● WHAT IS BEING ASKED:
If a line in the data below includes the string "Canarias", please return a copy of it.

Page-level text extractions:
────────────────────────────────────────
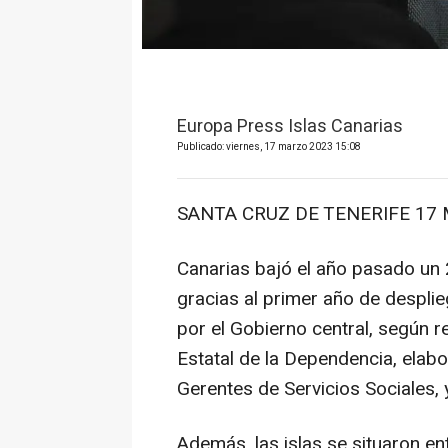
Europa Press Islas Canarias
Publicado: viernes, 17 marzo 2023 15:08
SANTA CRUZ DE TENERIFE 17 M
Canarias bajó el año pasado un 
gracias al primer año de despli
por el Gobierno central, según r
Estatal de la Dependencia, elab
Gerentes de Servicios Sociales, 
Además, las islas se situaron en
────────────────────────────────────────
● THE ANSWER:
Europa Press Islas Canarias
Canarias bajó el año pasado un 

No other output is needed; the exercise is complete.